I defined a testing method based on the same principle but with a completely different implementation.
I took all games played at ICCF during the year 2008 between master level (2400+) correspondence players with at least 40 moves played.
From these games I extracted the EPD of the positions at move 15, 25 and 35 both with white and with black to move.
I then discarded all positions that were present more than once in the resulting epd file.
I was left with 4830 positions.
Testing was done using Polyglot’s “epd-test” function. For each position the tested engine was given three seconds to find the move that the correspondence master had played. Test duration was thus a little less than four hours per engine.

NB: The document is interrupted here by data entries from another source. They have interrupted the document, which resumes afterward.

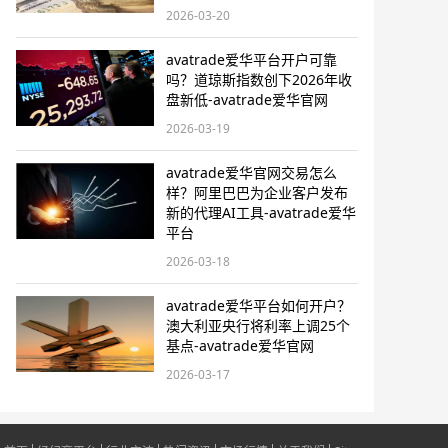
2026-03-20
avatrade爱华平台开户可靠
吗？道琼斯指数创下2026年收
盘新低-avatrade爱华官网
2026-03-19
avatrade爱华官网交易怎么
样？阿里巴巴为企业客户发布
新的代理AI工具-avatrade爱华
平台
2026-03-18
avatrade爱华平台如何开户？
澳大利亚央行将利率上调25个
基点-avatrade爱华官网
2026-03-17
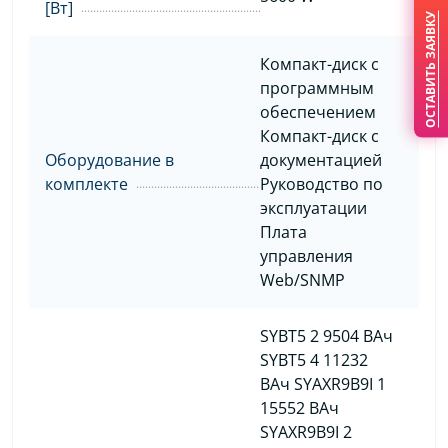
[Вт]
ОСТАВИТЬ ЗАЯВКУ
Компакт-диск с
программным
обеспечением
Компакт-диск с
Оборудование в
документацией
комплекте
Руководство по
эксплуатации
Плата
управления
Web/SNMP
SYBT5 2 9504 ВАч
SYBT5 4 11232
ВАч SYAXR9B9I 1
15552 ВАч
SYAXR9B9I 2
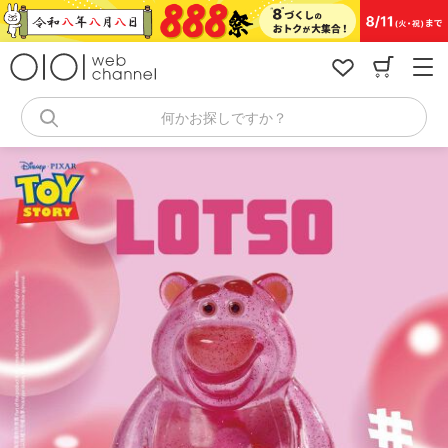
コ
ン
テ
ン
ツ
へ
何かお探しですか？
ス
キ
ッ
プ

The total number of “found” moves was recorded.
Testing was performed on a Quad PC (Q6600 overclocked at 3.5 Ghz) under windows XP 64 bits.
Using this method 16 engines with CCRL 40/40 ratings regularly distributed between 2590 and 3320 were tested. When existing, 64-bits version of the engines were used.

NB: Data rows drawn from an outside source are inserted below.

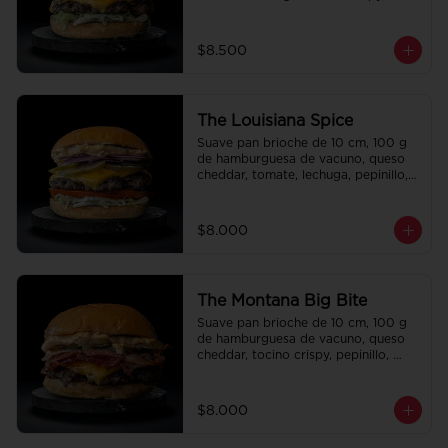
cebolla crispy, papas hilo, bbq y 
honey mustard.
$8.500
The Louisiana Spice
Suave pan brioche de 10 cm, 100 g 
de hamburguesa de vacuno, queso 
cheddar, tomate, lechuga, pepinillo, 
cebolla morada, ali oli y salsa de la 
casa.
$8.000
The Montana Big Bite
Suave pan brioche de 10 cm, 100 g 
de hamburguesa de vacuno, queso 
cheddar, tocino crispy, pepinillo, 
salsa de la casa y salsa Tasty.
$8.000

Here is the list of the engines with the number of threads used by each one:
Code: Select all
Rybka 3 - T4
Naum 4 - T4
Rybka 2.2n2 - T4
Zappa Mex-II - T4
DeepSjeng WC2008 - T4
Hiarcs 12 - T4
Bright 0.4a - T4
Glaurung 2.2 - T4
Naum 3.1 - T1
Fruit 2.3.1 - T1
Spike 1.2 Turin - T1
ChessTiger 2007.1 - T1
Colossus 2008b - T1
Aristarch 4.50 - T1
SOS 5.1 - T1
Yace 0.99.87 - T1
Here are the results :
Code: Select all
Estimated CCRL 40/40 Abs(Error)
3164 3228 64
3101 3152 51
3032 3109 77
3109 3070 39
2905 3029 124
3161 3004 157
2979 2998 19
3007 2994 13
2917 2962 45
2912 2882 30
2869 2849 20
2774 2802 28
2827 2747 80
2646 2699 53
2760 2666 94
2619 2590 29
So there is some kind of trend according which stronger engines tend to agree more than weaker ones with the moves played by correspondence masters when given a very short time for analysis.

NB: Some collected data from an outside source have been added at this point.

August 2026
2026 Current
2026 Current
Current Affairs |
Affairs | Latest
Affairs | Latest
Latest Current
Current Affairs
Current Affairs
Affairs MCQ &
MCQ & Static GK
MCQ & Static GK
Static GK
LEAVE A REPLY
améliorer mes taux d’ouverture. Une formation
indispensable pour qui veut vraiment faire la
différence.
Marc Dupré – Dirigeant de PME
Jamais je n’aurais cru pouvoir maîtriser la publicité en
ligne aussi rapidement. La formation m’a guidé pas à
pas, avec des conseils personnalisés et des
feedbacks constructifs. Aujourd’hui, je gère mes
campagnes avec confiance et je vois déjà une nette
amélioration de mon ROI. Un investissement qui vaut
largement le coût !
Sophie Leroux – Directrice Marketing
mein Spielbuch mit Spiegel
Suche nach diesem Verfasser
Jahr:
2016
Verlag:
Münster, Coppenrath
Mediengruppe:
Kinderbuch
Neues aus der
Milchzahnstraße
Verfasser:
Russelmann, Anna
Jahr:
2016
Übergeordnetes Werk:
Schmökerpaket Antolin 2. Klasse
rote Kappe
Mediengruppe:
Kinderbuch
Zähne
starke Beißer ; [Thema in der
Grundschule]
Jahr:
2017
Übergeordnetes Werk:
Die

But is this link close enough to be of any practical value for effective testing tasks ?
Median error of the estimation is 58 Elo points : this means that when we apply this rating procedure to the 16 engines, our estimation will be closer than 58 points from the real elo for 50 % of engines.
But for the other engines we could get a considerably more faulty value.
The test overestimates DeepSjeng by 157 elo points and underestimates Zappa by 124 points.
And this is when we back-apply the formula to those engines from which the formula has been built. We must always fear that applying it to a “foreign” engine could lead to a larger error …
So the conclusion is evident : there is some kind of value in this test (for example for the fast preliminary rating of a completely unknown engine) but it is far from being enough precise for the one who is busy tuning an engine and needs to discriminate between two versions that will probably differ by no more than a few elo points.
Marc
PS I also tested quite a few variants of the test, with more or less time allowed, larger or smaller number of positions, higher-order interpolation formulas, and so on : I was not able to get something better than the example shown.